■ **Work item**:
Pictures do not belong in the copy. Return all of the entries exactly.

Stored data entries
=== Section Start ===
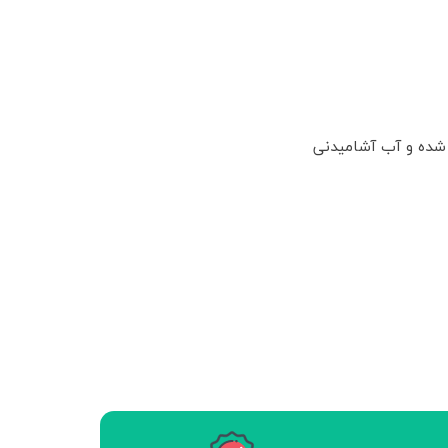
 شده و آب آشامیدنی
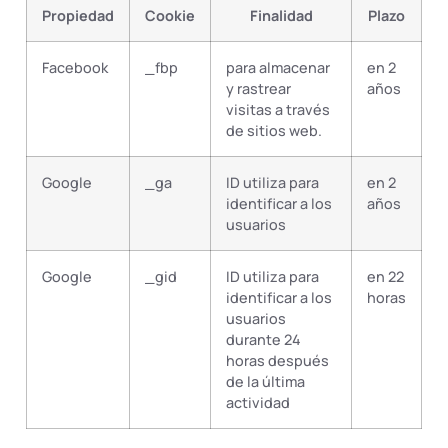
Propiedad
Cookie
Finalidad
Plazo
Facebook
_fbp
para almacenar
en 2
y rastrear
años
visitas a través
de sitios web.
Google
_ga
ID utiliza para
en 2
identificar a los
años
usuarios
Google
_gid
ID utiliza para
en 22
identificar a los
horas
usuarios
durante 24
horas después
de la última
actividad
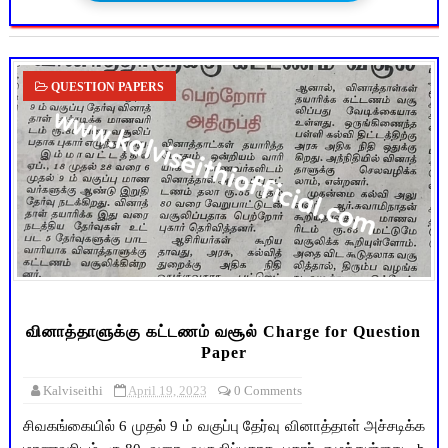
QUESTION PAPERS
வினாத்தாளுக்கு கட்டணம் வசூல் Charge for Question
Paper
Kalviseithi
April 19, 2023
0 Comments
சிவகங்கையில் 6 முதல் 9 ம் வகுப்பு தேர்வு வினாத்தாள் அச்சடிக்க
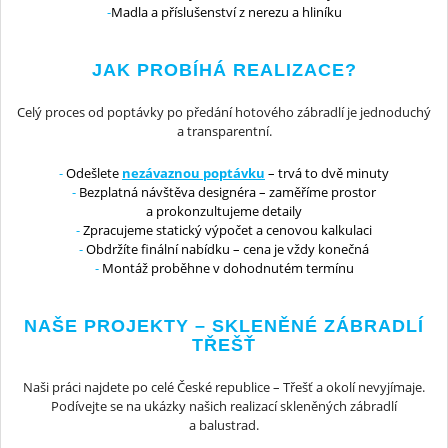
Madla a příslušenství z nerezu a hliníku
JAK PROBÍHÁ REALIZACE?
Celý proces od poptávky po předání hotového zábradlí je jednoduchý
a transparentní.
Odešlete
nezávaznou poptávku
– trvá to dvě minuty
Bezplatná návštěva designéra – zaměříme prostor
a prokonzultujeme detaily
Zpracujeme statický výpočet a cenovou kalkulaci
Obdržíte finální nabídku – cena je vždy konečná
Montáž proběhne v dohodnutém termínu
NAŠE PROJEKTY – SKLENĚNÉ ZÁBRADLÍ
TŘEŠŤ
Naši práci najdete po celé České republice – Třešť a okolí nevyjímaje.
Podívejte se na ukázky našich realizací skleněných zábradlí
a balustrad.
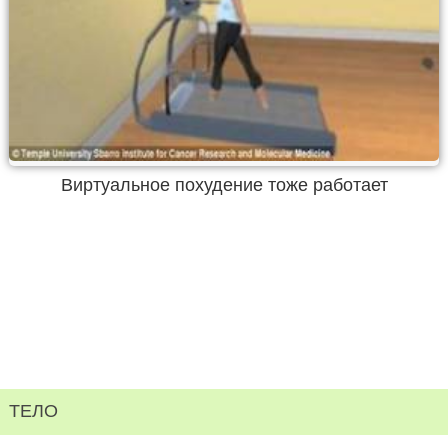
Виртуальное похудение тоже работает
ТЕЛО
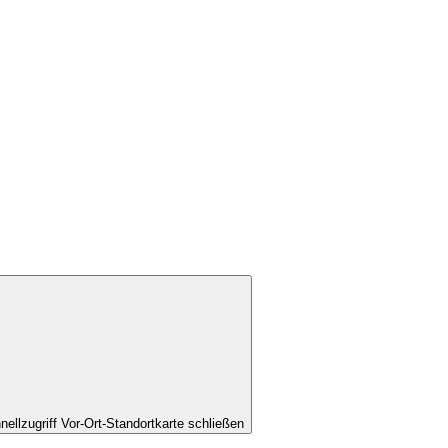
nellzugriff Vor-Ort-Standortkarte schließen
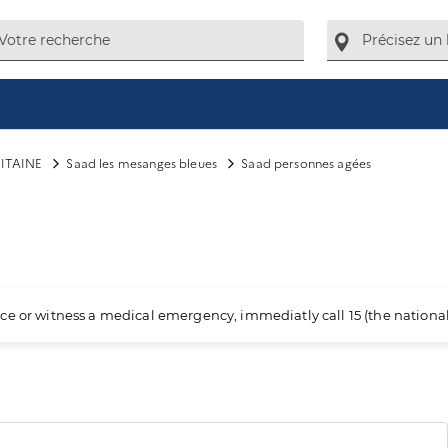
ITAINE
Saad les mesanges bleues
Saad personnes agées
ience or witness a medical emergency, immediatly call 15 (the nation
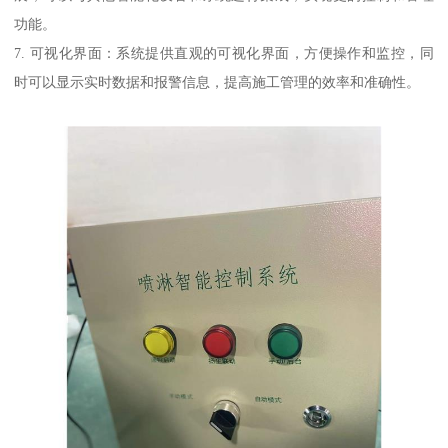
功能。
7. 可视化界面：系统提供直观的可视化界面，方便操作和监控，同
时可以显示实时数据和报警信息，提高施工管理的效率和准确性。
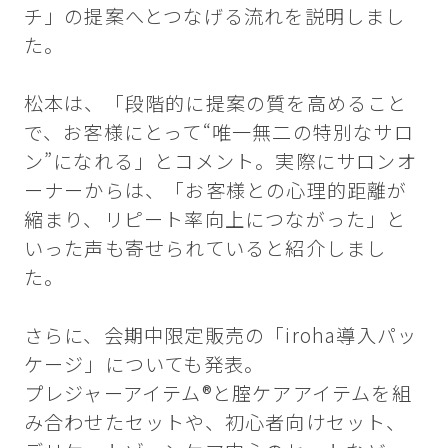
チ」の提案へとつなげる流れを説明しまし
た。
松本は、「段階的に提案の質を高めること
で、お客様にとって“唯一無二の特別なサロ
ン”になれる」とコメント。実際にサロンオ
ーナーからは、「お客様との心理的距離が
縮まり、リピート率向上につながった」と
いった声も寄せられていると紹介しまし
た。
さらに、会期中限定販売の「iroha導入パッ
ケージ」についても発表。
プレジャーアイテム®と腟ケアアイテムを組
み合わせたセットや、初心者向けセット、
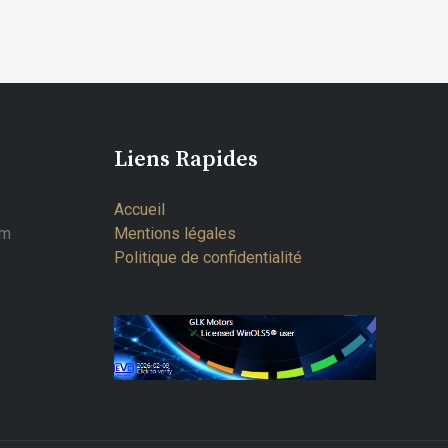
Liens Rapides
Accueil
om
Mentions légales
Politique de confidentialité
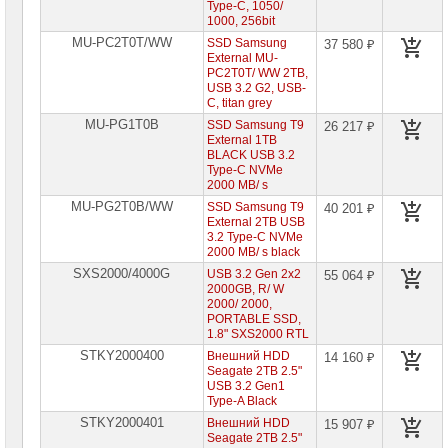
Type-C, 1050/
Видеокарты
1000, 256bit
AMD
MU-PC2T0T/WW
SSD Samsung
37 580 ₽
External MU-
Видеокарты
PC2T0T/ WW 2TB,
NVidia
USB 3.2 G2, USB-
C, titan grey
Корпуса
MU-PG1T0B
SSD Samsung T9
26 217 ₽
для
External 1TB
компьютеров
BLACK USB 3.2
Type-C NVMe
Компоненты
2000 MB/ s
серверов
MU-PG2T0B/WW
SSD Samsung T9
40 201 ₽
External 2TB USB
Источники
3.2 Type-C NVMe
бесперебойного
2000 MB/ s black
питания
SXS2000/4000G
USB 3.2 Gen 2x2
55 064 ₽
2000GB, R/ W
Российское
2000/ 2000,
ПО
PORTABLE SSD,
1.8" SXS2000 RTL
Программное
STKY2000400
Внешний HDD
14 160 ₽
обеспечение
Seagate 2TB 2.5"
USB 3.2 Gen1
Type-A Black
Термошкафы
IP
STKY2000401
Внешний HDD
15 907 ₽
PROM
Seagate 2TB 2.5"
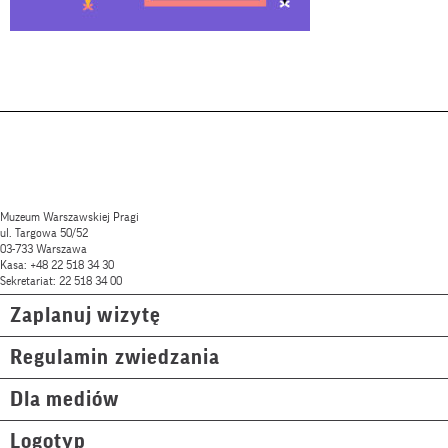
Muzeum Warszawskiej Pragi
ul. Targowa 50/52
03-733 Warszawa
Kasa: +48 22 518 34 30
Sekretariat: 22 518 34 00
Zaplanuj wizytę
Regulamin zwiedzania
Dla mediów
Logotyp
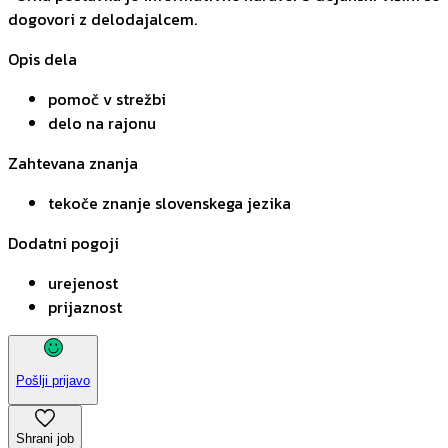
dogovori z delodajalcem.
Opis dela
pomoč v strežbi
delo na rajonu
Zahtevana znanja
tekoče znanje slovenskega jezika
Dodatni pogoji
urejenost
prijaznost
Pošlji prijavo
Shrani job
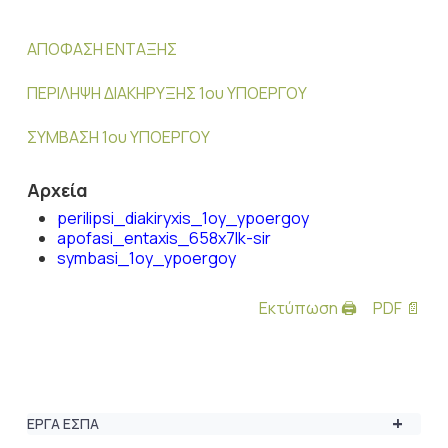
ΑΠΟΦΑΣΗ ΕΝΤΑΞΗΣ
ΠΕΡΙΛΗΨΗ ΔΙΑΚΗΡΥΞΗΣ 1ου ΥΠΟΕΡΓΟΥ
ΣΥΜΒΑΣΗ 1ου ΥΠΟΕΡΓΟΥ
Αρχεία
perilipsi_diakiryxis_1oy_ypoergoy
apofasi_entaxis_658x7lk-sir
symbasi_1oy_ypoergoy
Εκτύπωση 🖨
PDF 📄
+
ΕΡΓΑ ΕΣΠΑ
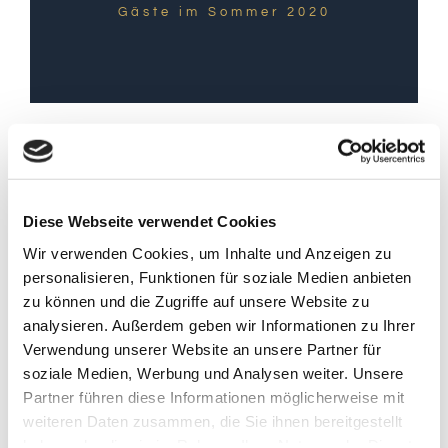
Gäste im Sommer 2020
Diese Webseite verwendet Cookies
Wir verwenden Cookies, um Inhalte und Anzeigen zu
OSTFRIESISCH SCHÖN
personalisieren, Funktionen für soziale Medien anbieten
& SUPER GRÜN
zu können und die Zugriffe auf unsere Website zu
Wangerland
analysieren. Außerdem geben wir Informationen zu Ihrer
Verwendung unserer Website an unsere Partner für
soziale Medien, Werbung und Analysen weiter. Unsere
Partner führen diese Informationen möglicherweise mit
weiteren Daten zusammen, die Sie ihnen bereitgestellt
Das Ferienhaus „Flenzerei“ liegt im
haben oder die sie im Rahmen Ihrer Nutzung der Dienste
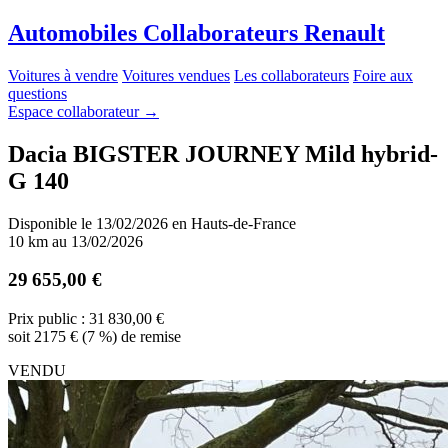
A
utomobiles
C
ollaborateurs
R
enault
Voitures à vendre
Voitures vendues
Les collaborateurs
Foire aux
questions
Espace collaborateur
→
Dacia BIGSTER JOURNEY Mild hybrid-
G 140
Disponible le 13/02/2026 en Hauts-de-France
10 km au 13/02/2026
29 655,00 €
Prix public : 31 830,00 €
soit 2175 € (7 %) de remise
VENDU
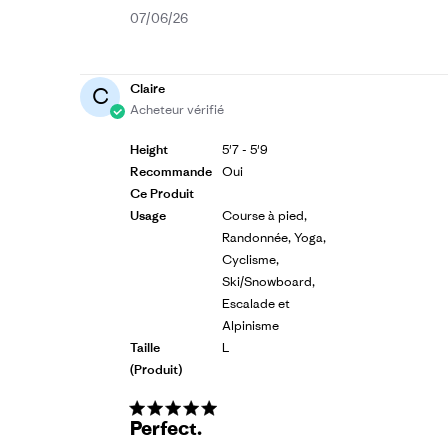
Date
07/06/26
de
publication
Claire
C
Acheteur vérifié
Height
5'7 - 5'9
Recommande
Oui
Ce Produit
Usage
Course à pied,
Randonnée, Yoga,
Cyclisme,
Ski/Snowboard,
Escalade et
Alpinisme
Taille
L
(produit)
Perfect.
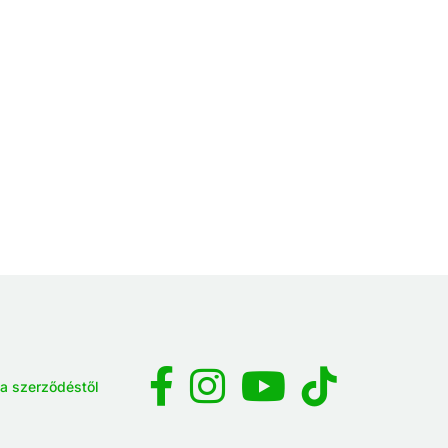
 a szerződéstől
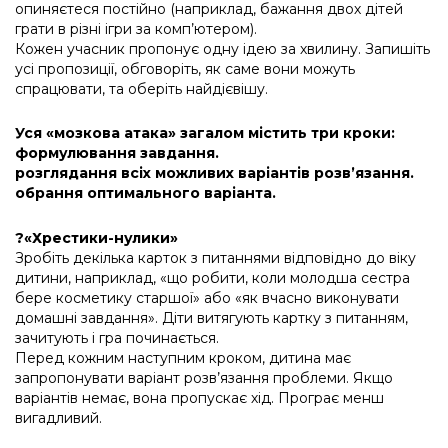
опиняєтеся постійно (наприклад, бажання двох дітей
грати в різні ігри за комп’ютером).
Кожен учасник пропонує одну ідею за хвилину. Запишіть
усі пропозиції, обговоріть, як саме вони можуть
спрацювати, та оберіть найдієвішу.
Уся «мозкова атака» загалом містить три кроки:
формулювання завдання.
розглядання всіх можливих варіантів розв’язання.
обрання оптимального варіанта.
?«Хрестики-нулики»
Зробіть декілька карток з питаннями відповідно до віку
дитини, наприклад, «що робити, коли молодша сестра
бере косметику старшої» або «як вчасно виконувати
домашні завдання». Діти витягують картку з питанням,
зачитують і гра починається.
Перед кожним наступним кроком, дитина має
запропонувати варіант розв’язання проблеми. Якщо
варіантів немає, вона пропускає хід. Програє менш
вигадливий.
=== Section End ===
■ **Your solution**:
 شده و آب آشامیدنی
Propiedad
Cookie
Finalidad
Plazo
Facebook
_fbp
para almacenar
en 2
y rastrear
años
visitas a través
de sitios web.
Google
_ga
ID utiliza para
en 2
identificar a los
años
usuarios
Google
_gid
ID utiliza para
en 22
identificar a los
horas
usuarios
durante 24
horas después
de la última
actividad
QUESTION PAPERS
வினாத்தாளுக்கு கட்டணம் வசூல் Charge for Question
Paper
Kalviseithi
April 19, 2023
0 Comments
சிவகங்கையில் 6 முதல் 9 ம் வகுப்பு தேர்வு வினாத்தாள் அச்சடிக்க
Madla a příslušenství z nerezu a hliníku
JAK PROBÍHÁ REALIZACE?
Celý proces od poptávky po předání hotového zábradlí je jednoduchý
a transparentní.
Odešlete
nezávaznou poptávku
– trvá to dvě minuty
Bezplatná návštěva designéra – zaměříme prostor
a prokonzultujeme detaily
Zpracujeme statický výpočet a cenovou kalkulaci
Obdržíte finální nabídku – cena je vždy konečná
Montáž proběhne v dohodnutém termínu
NAŠE PROJEKTY – SKLENĚNÉ ZÁBRADLÍ
TŘEŠŤ
Naši práci najdete po celé České republice – Třešť a okolí nevyjímaje.
Podívejte se na ukázky našich realizací skleněných zábradlí
a balustrad.
Виртуальное похудение тоже работает
ТЕЛО
nellzugriff Vor-Ort-Standortkarte schließen
ITAINE
Saad les mesanges bleues
Saad personnes agées
ience or witness a medical emergency, immediatly call 15 (the nation
功能。
7. 可视化界面：系统提供直观的可视化界面，方便操作和监控，同
时可以显示实时数据和报警信息，提高施工管理的效率和准确性。
チ」の提案へとつなげる流れを説明しまし
た。
松本は、「段階的に提案の質を高めること
で、お客様にとって“唯一無二の特別なサロ
ン”になれる」とコメント。実際にサロンオ
ーナーからは、「お客様との心理的距離が
縮まり、リピート率向上につながった」と
いった声も寄せられていると紹介しまし
た。
さらに、会期中限定販売の「iroha導入パッ
ケージ」についても発表。
プレジャーアイテム®と腟ケアアイテムを組
み合わせたセットや、初心者向けセット、
Liens Rapides
Accueil
om
Mentions légales
Politique de confidentialité
Type-C, 1050/
Видеокарты
1000, 256bit
AMD
MU-PC2T0T/WW
SSD Samsung
37 580 ₽
External MU-
Видеокарты
PC2T0T/ WW 2TB,
NVidia
USB 3.2 G2, USB-
C, titan grey
Корпуса
MU-PG1T0B
SSD Samsung T9
26 217 ₽
для
External 1TB
компьютеров
BLACK USB 3.2
Type-C NVMe
Компоненты
2000 MB/ s
серверов
MU-PG2T0B/WW
SSD Samsung T9
40 201 ₽
External 2TB USB
Источники
3.2 Type-C NVMe
бесперебойного
2000 MB/ s black
питания
SXS2000/4000G
USB 3.2 Gen 2x2
55 064 ₽
2000GB, R/ W
Российское
2000/ 2000,
ПО
PORTABLE SSD,
1.8" SXS2000 RTL
Программное
STKY2000400
Внешний HDD
14 160 ₽
обеспечение
Seagate 2TB 2.5"
USB 3.2 Gen1
Type-A Black
Термошкафы
IP
STKY2000401
Внешний HDD
15 907 ₽
PROM
Seagate 2TB 2.5"
Muzeum Warszawskiej Pragi
ul. Targowa 50/52
03-733 Warszawa
Kasa: +48 22 518 34 30
Sekretariat: 22 518 34 00
Zaplanuj wizytę
Regulamin zwiedzania
Dla mediów
Logotyp
dogovori z delodajalcem.
Opis dela
pomoč v strežbi
delo na rajonu
Zahtevana znanja
tekoče znanje slovenskega jezika
Dodatni pogoji
urejenost
prijaznost
Pošlji prijavo
Shrani job
ΑΠΟΦΑΣΗ ΕΝΤΑΞΗΣ
ΠΕΡΙΛΗΨΗ ΔΙΑΚΗΡΥΞΗΣ 1ου ΥΠΟΕΡΓΟΥ
ΣΥΜΒΑΣΗ 1ου ΥΠΟΕΡΓΟΥ
Αρχεία
perilipsi_diakiryxis_1oy_ypoergoy
apofasi_entaxis_658x7lk-sir
symbasi_1oy_ypoergoy
Εκτύπωση 🖨
PDF 📄
+
ΕΡΓΑ ΕΣΠΑ
Gäste im Sommer 2020
Diese Webseite verwendet Cookies
Wir verwenden Cookies, um Inhalte und Anzeigen zu
OSTFRIESISCH SCHÖN
personalisieren, Funktionen für soziale Medien anbieten
& SUPER GRÜN
zu können und die Zugriffe auf unsere Website zu
Wangerland
analysieren. Außerdem geben wir Informationen zu Ihrer
Verwendung unserer Website an unsere Partner für
soziale Medien, Werbung und Analysen weiter. Unsere
Partner führen diese Informationen möglicherweise mit
weiteren Daten zusammen, die Sie ihnen bereitgestellt
Das Ferienhaus „Flenzerei“ liegt im
haben oder die sie im Rahmen Ihrer Nutzung der Dienste
A
utomobiles
C
ollaborateurs
R
enault
Voitures à vendre
Voitures vendues
Les collaborateurs
Foire aux
questions
Espace collaborateur
→
Dacia BIGSTER JOURNEY Mild hybrid-
G 140
Disponible le 13/02/2026 en Hauts-de-France
10 km au 13/02/2026
29 655,00 €
Prix public : 31 830,00 €
soit 2175 € (7 %) de remise
VENDU
Date
07/06/26
de
publication
Claire
C
Acheteur vérifié
Height
5'7 - 5'9
Recommande
Oui
Ce Produit
Usage
Course à pied,
Randonnée, Yoga,
Cyclisme,
Ski/Snowboard,
Escalade et
Alpinisme
Taille
L
(produit)
Perfect.
 a szerződéstől
опиняєтеся постійно (наприклад, бажання двох дітей
грати в різні ігри за комп’ютером).
Кожен учасник пропонує одну ідею за хвилину. Запишіть
усі пропозиції, обговоріть, як саме вони можуть
спрацювати, та оберіть найдієвішу.
Уся «мозкова атака» загалом містить три кроки:
формулювання завдання.
розглядання всіх можливих варіантів розв’язання.
обрання оптимального варіанта.
?«Хрестики-нулики»
Зробіть декілька карток з питаннями відповідно до віку
дитини, наприклад, «що робити, коли молодша сестра
бере косметику старшої» або «як вчасно виконувати
домашні завдання». Діти витягують картку з питанням,
зачитують і гра починається.
Перед кожним наступним кроком, дитина має
запропонувати варіант розв’язання проблеми. Якщо
варіантів немає, вона пропускає хід. Програє менш
вигадливий.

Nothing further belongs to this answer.